En l’espèce, le directeur des ressources humaines d’une société fut licencié pour motif économique le 24 août 2009. Il saisit, peu après, le conseil des prud’hommes en demandant notamment l’octroi d’indemnités pour méconnaissance par l’employeur de son statut de salarié protégé résultant de son élection en décembre 2008 en qualité de conseil prud’homal. La société indiqua avoir ignoré le statut de salarié protégé de cet homme et porta plainte pour tentative d’escroquerie au jugement. Le juge d’instruction rendit une ordonnance de non-lieu, qui fut confirmée par la chambre de l’instruction. L’ordonnance relevait notamment que le délit d’escroquerie est un délit d’action qui nécessite, pour être constitué, des actes positifs et qu’il n’était pas établi que le salarié eut employé des manœuvres pour dissimuler son activité aux yeux de l’entreprise ayant transmis au service comptable des notes de frais afférentes à son mandat prud’homal.

La société forma donc un pourvoi au soutien duquel elle indiquait que ne pas informer son employeur, à l’occasion de son licenciement, de sa qualité de salarié protégé constitue un acte positif de la prise de fausse qualité de salarié non protégé. Dans un bref attendu, la Cour de cassation rejette l’argumentation en affirmant que « l’abstention, par un salarié, d’informer l’employeur de la protection dont il bénéficie, au regard du droit du licenciement, au titre d’un mandat extérieur, ne peut constituer l’usage d’une fausse qualité au sens de l’article 313-1 du code pénal ». Il est acquis, en effet, que les manœuvres frauduleuses constitutives du délit d’escroquerie doivent résider dans des actes positifs, une simple omission étant insuffisante. De fait, le moyen soulevé par la société était axé non sur les manœuvres frauduleuses mais sur la fausse qualité. La qualité au sens du droit pénal peut être appréhendée comme toute particularité ou tout avantage de nature à inspirer confiance entre dans les prévisions du texte. Or la qualité de salarié non protégé est, en réalité, une non-qualité. Le juge d’instruction avait d’ailleurs relevé que « le statut de salarié non protégé ne peut constituer une qualité susceptible de constituer une escroquerie dès lors qu’il ne s’agit que d’un statut par défaut par rapport à celui de salarié protégé ». La position de la Cour de cassation sur ce point, bien que quelque peu péremptoire, paraît parfaitement conforme au texte de l’article 313-1 du code pénal et, partant, au principe de légalité criminelle. Par ailleurs, il convient de relever que la liste des conseillers prud’homaux fait l’objet d’une publication consultable en préfecture que l’employeur aurait pu consulter.

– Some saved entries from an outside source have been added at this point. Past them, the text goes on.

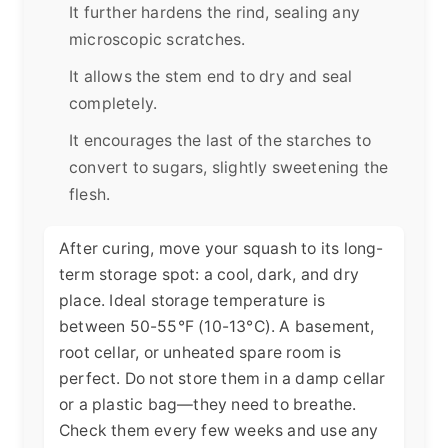
It further hardens the rind, sealing any
microscopic scratches.
It allows the stem end to dry and seal
completely.
It encourages the last of the starches to
convert to sugars, slightly sweetening the
flesh.
After curing, move your squash to its long-
term storage spot: a cool, dark, and dry
place. Ideal storage temperature is
between 50-55°F (10-13°C). A basement,
root cellar, or unheated spare room is
perfect. Do not store them in a damp cellar
or a plastic bag—they need to breathe.
Check them every few weeks and use any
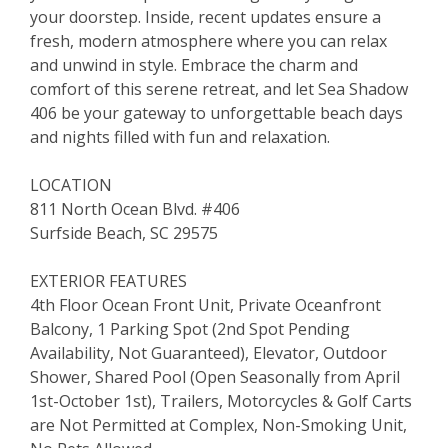
your doorstep. Inside, recent updates ensure a
fresh, modern atmosphere where you can relax
and unwind in style. Embrace the charm and
comfort of this serene retreat, and let Sea Shadow
406 be your gateway to unforgettable beach days
and nights filled with fun and relaxation.
LOCATION
811 North Ocean Blvd. #406
Surfside Beach, SC 29575
EXTERIOR FEATURES
4th Floor Ocean Front Unit, Private Oceanfront
Balcony, 1 Parking Spot (2nd Spot Pending
Availability, Not Guaranteed), Elevator, Outdoor
Shower, Shared Pool (Open Seasonally from April
1st-October 1st), Trailers, Motorcycles & Golf Carts
are Not Permitted at Complex, Non-Smoking Unit,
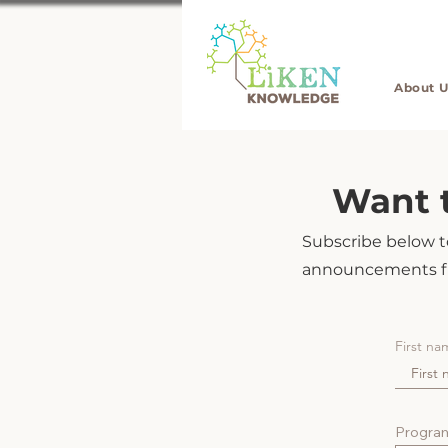
About U
Want t
Subscribe below to
announcements f
First na
Program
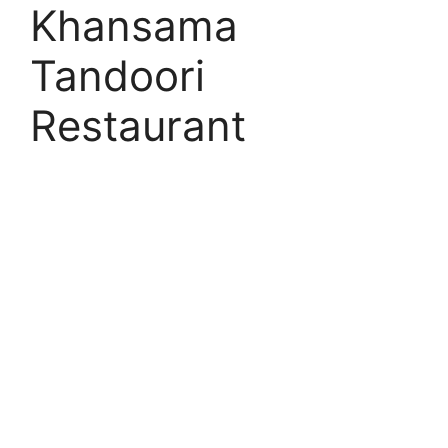
Khansama
Tandoori
Restaurant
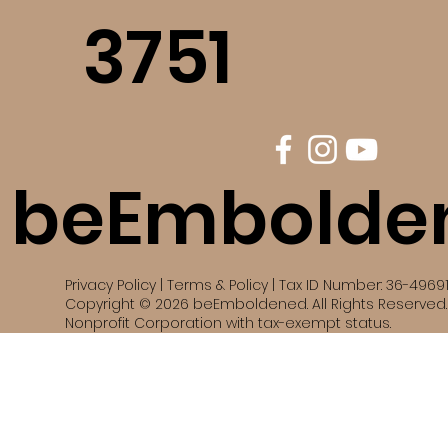
3751
beEmbolde
Privacy Policy | Terms & Policy | Tax ID Number: 36-4969
Copyright © 2026 beEmboldened. All Rights Reserved. 
Nonprofit Corporation with tax-exempt status.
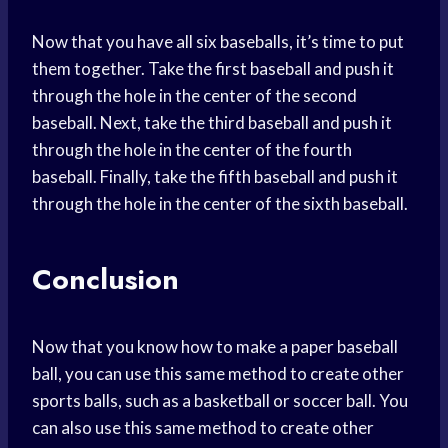
Now that you have all six baseballs, it’s time to put
them together. Take the first baseball and push it
through the hole in the center of the second
baseball. Next, take the third baseball and push it
through the hole in the center of the fourth
baseball. Finally, take the fifth baseball and push it
through the hole in the center of the sixth baseball.
Conclusion
Now that you know how to make a paper baseball
ball, you can use this same method to create other
sports balls, such as a basketball or soccer ball. You
can also use this same method to create other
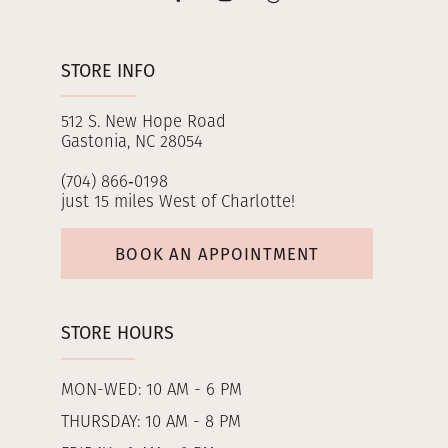
STORE INFO
512 S. New Hope Road
Gastonia, NC 28054
(704) 866‑0198
just 15 miles West of Charlotte!
BOOK AN APPOINTMENT
STORE HOURS
MON-WED: 10 AM - 6 PM
THURSDAY: 10 AM - 8 PM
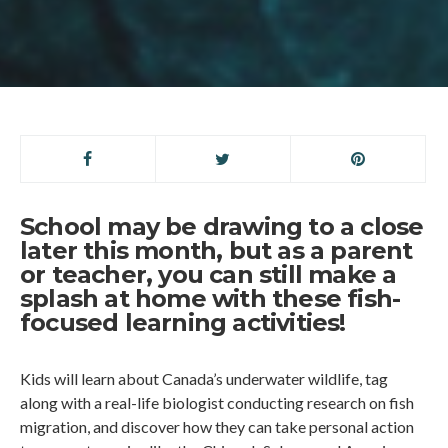
School may be drawing to a close
later this month, but as a parent
or teacher, you can still make a
splash at home with these fish-
focused learning activities!
Kids will learn about Canada’s underwater wildlife, tag
along with a real-life biologist conducting research on fish
migration, and discover how they can take personal action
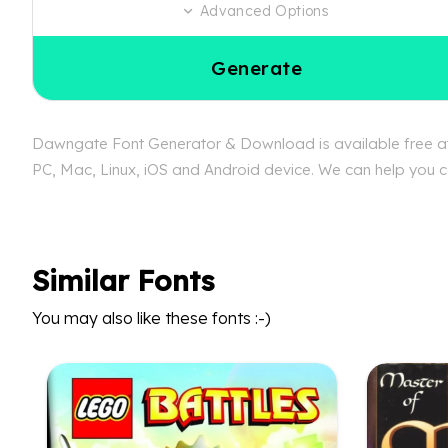
Advanced Options
Generate
Dawngate Font Generator & Download is available free at 
PC, Mac, Linux, iOS and Android device. We can help you co
Similar Fonts
You may also like these fonts :-)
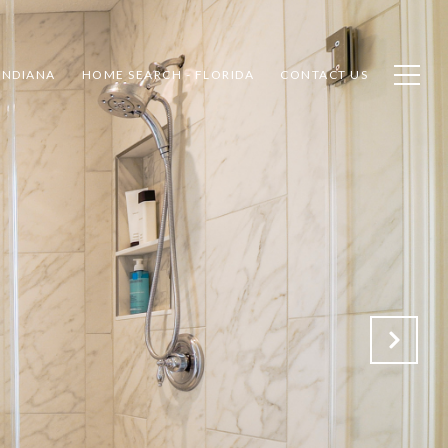
INDIANA
HOME SEARCH - FLORIDA
CONTACT US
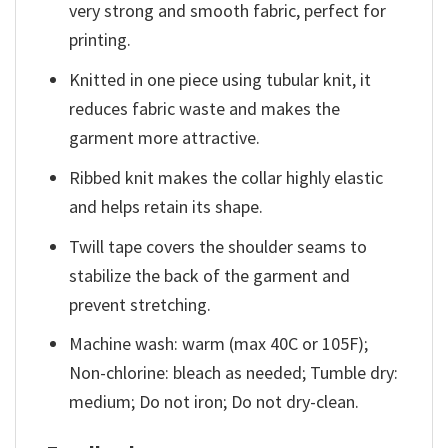
very strong and smooth fabric, perfect for
printing.
Knitted in one piece using tubular knit, it
reduces fabric waste and makes the
garment more attractive.
Ribbed knit makes the collar highly elastic
and helps retain its shape.
Twill tape covers the shoulder seams to
stabilize the back of the garment and
prevent stretching.
Machine wash: warm (max 40C or 105F);
Non-chlorine: bleach as needed; Tumble dry:
medium; Do not iron; Do not dry-clean.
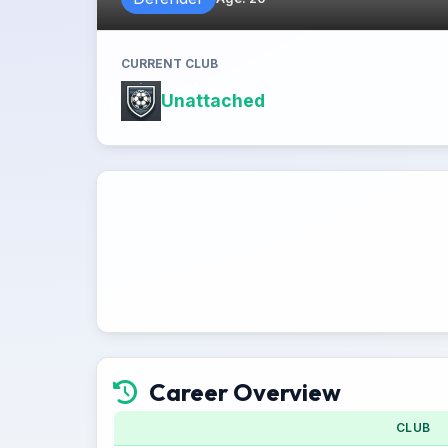
CURRENT CLUB
Unattached
Career Overview
CLUB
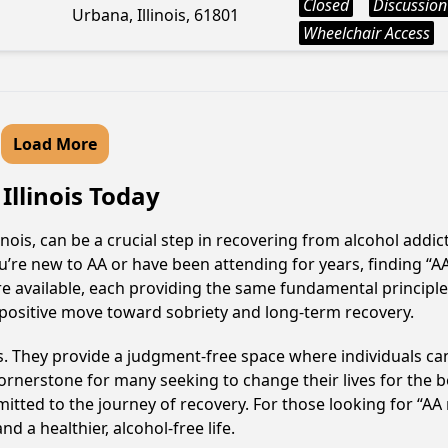
Closed
Discussion
Urbana, Illinois, 61801
Wheelchair Access
Load More
Illinois Today
ois, can be a crucial step in recovering from alcohol addi
u’re new to AA or have been attending for years, finding “
re available, each providing the same fundamental principl
positive move toward sobriety and long-term recovery.
ss. They provide a judgment-free space where individuals can
ornerstone for many seeking to change their lives for the 
itted to the journey of recovery. For those looking for “AA
 a healthier, alcohol-free life.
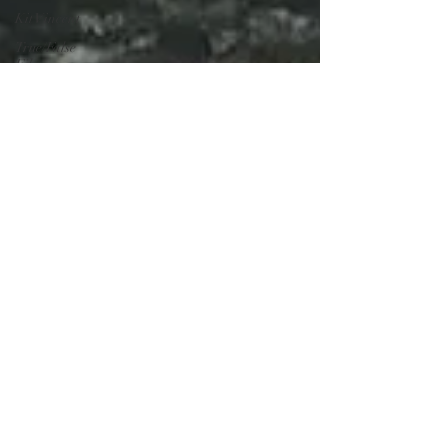
Kit Vincent
True/False
Film
Festival
The
Contestant
Nasubi
Misfits
Entertainment
Katie Bryer
Reality TV
The Wolf
Pack
La Manada
You Are Not
Alone
No Estas
Sola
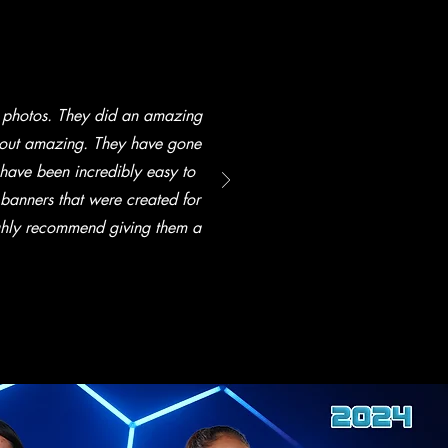
 photos. They did an amazing
 out amazing. They have gone
ave been incredibly easy to
 banners that were created for
ighly recommend giving them a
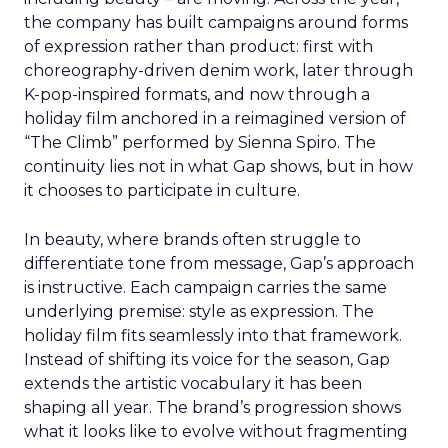
the company has built campaigns around forms
of expression rather than product: first with
choreography-driven denim work, later through
K-pop-inspired formats, and now through a
holiday film anchored in a reimagined version of
“The Climb” performed by Sienna Spiro. The
continuity lies not in what Gap shows, but in how
it chooses to participate in culture.
In beauty, where brands often struggle to
differentiate tone from message, Gap’s approach
is instructive. Each campaign carries the same
underlying premise: style as expression. The
holiday film fits seamlessly into that framework.
Instead of shifting its voice for the season, Gap
extends the artistic vocabulary it has been
shaping all year. The brand’s progression shows
what it looks like to evolve without fragmenting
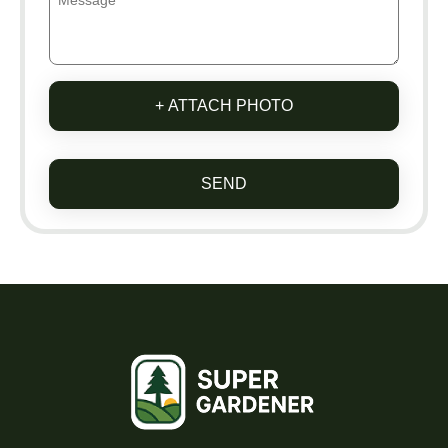
+ ATTACH PHOTO
SEND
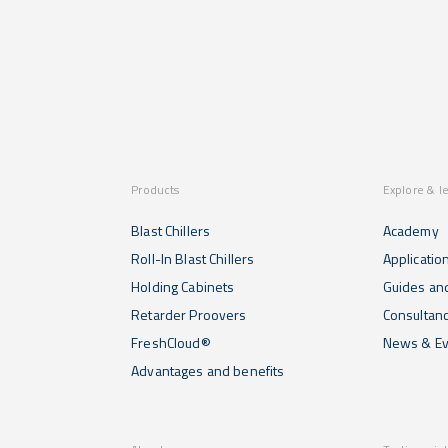
Products
Explore & l
Blast Chillers
Academy
Roll-In Blast Chillers
Applicatio
Holding Cabinets
Guides and
Retarder Proovers
Consultan
FreshCloud®
News & Ev
Advantages and benefits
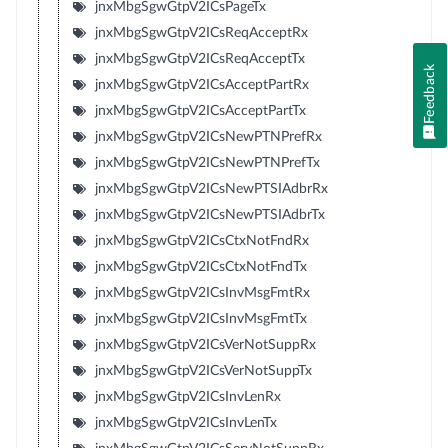
jnxMbgSgwGtpV2ICsPageTx
jnxMbgSgwGtpV2ICsReqAcceptRx
jnxMbgSgwGtpV2ICsReqAcceptTx
Feedback
jnxMbgSgwGtpV2ICsAcceptPartRx
jnxMbgSgwGtpV2ICsAcceptPartTx
jnxMbgSgwGtpV2ICsNewPTNPrefRx
jnxMbgSgwGtpV2ICsNewPTNPrefTx
jnxMbgSgwGtpV2ICsNewPTSIAdbrRx
jnxMbgSgwGtpV2ICsNewPTSIAdbrTx
jnxMbgSgwGtpV2ICsCtxNotFndRx
jnxMbgSgwGtpV2ICsCtxNotFndTx
jnxMbgSgwGtpV2ICsInvMsgFmtRx
jnxMbgSgwGtpV2ICsInvMsgFmtTx
jnxMbgSgwGtpV2ICsVerNotSuppRx
jnxMbgSgwGtpV2ICsVerNotSuppTx
jnxMbgSgwGtpV2ICsInvLenRx
jnxMbgSgwGtpV2ICsInvLenTx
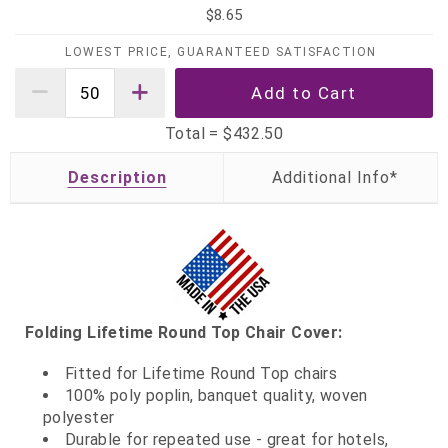
$8.65
LOWEST PRICE, GUARANTEED SATISFACTION
Total =
$432.50
Description
Folding Lifetime Round Top Chair Cover:
Fitted for Lifetime Round Top chairs
100% poly poplin, banquet quality, woven
polyester
Durable for repeated use - great for hotels,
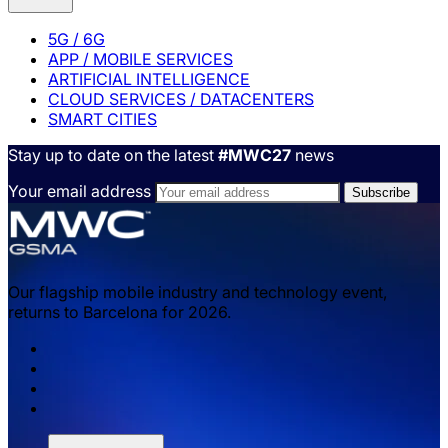
5G / 6G
APP / MOBILE SERVICES
ARTIFICIAL INTELLIGENCE
CLOUD SERVICES / DATACENTERS
SMART CITIES
Stay up to date on the latest
#MWC27
news
Your email address
Our flagship mobile industry and technology event,
returns to Barcelona for 2026.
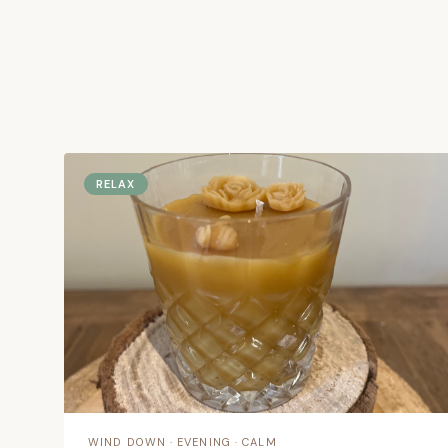
scent ritual.
Coastal-inspired candles designed to help you 
restore or feel energised — whatever your day
RELAX
Take the Scent Quiz →
Shop by 
WIND DOWN · EVENING · CALM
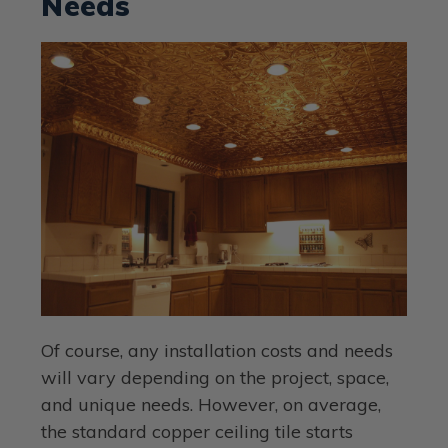
Needs
Of course, any installation costs and needs
will vary depending on the project, space,
and unique needs. However, on average,
the standard copper ceiling tile starts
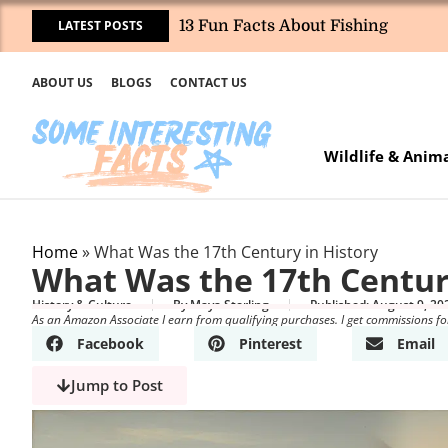
LATEST POSTS
13 Fun Facts About Fishing
ABOUT US
BLOGS
CONTACT US
Wildlife & Anim
Home
»
What Was the 17th Century in History
What Was the 17th Centur
History & Culture
By
Maya Sterling
Published:
August 9, 20
As an Amazon Associate I earn from qualifying purchases. I get commissions fo
Facebook
Pinterest
Email
Jump to Post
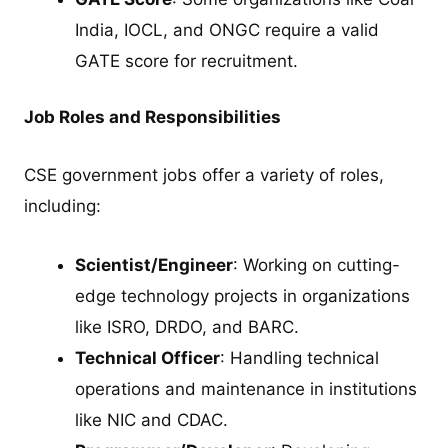
India, IOCL, and ONGC require a valid
GATE score for recruitment.
Job Roles and Responsibilities
CSE government jobs offer a variety of roles,
including:
Scientist/Engineer
: Working on cutting-
edge technology projects in organizations
like ISRO, DRDO, and BARC.
Technical Officer
: Handling technical
operations and maintenance in institutions
like NIC and CDAC.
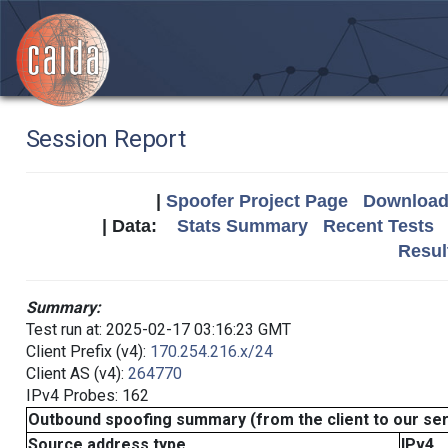
Session Report
|
Spoofer Project Page
Download 
| Data:
Stats Summary
Recent Tests
Resul
Summary:
Test run at: 2025-02-17 03:16:23 GMT
Client Prefix (v4):
170.254.216.x/24
Client AS (v4):
264770
IPv4 Probes: 162
Outbound spoofing summary (from the client to our se
Source address type
IPv4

Une telle situation ne devrait néanmoins plus pouvoir se présenter à l’avenir puisque le Conseil constitutionnel, saisi d’une question prioritaire de constitutionnalité, a eu l’occasion de préciser en 2012, s’agissant des salariés protégés en raison d’un mandat extérieur à l’entreprise, que les dispositions protectrices « ne sauraient […] permettre au salarié protégé de se prévaloir d’une telle protection dès lors qu’il est établi qu’il n’en a pas informé son employeur au plus tard lors de l’entretien préalable au licenciement ». Dès lors, l’irrespect par l’employeur des dispositions protectrices du salarié protégé lors de son licenciement, lequel irrespect serait lié à l’omission par le salarié de l’informer, ne devrait plus permettre, à l’avenir, au salarié de bénéficier d’indemnités.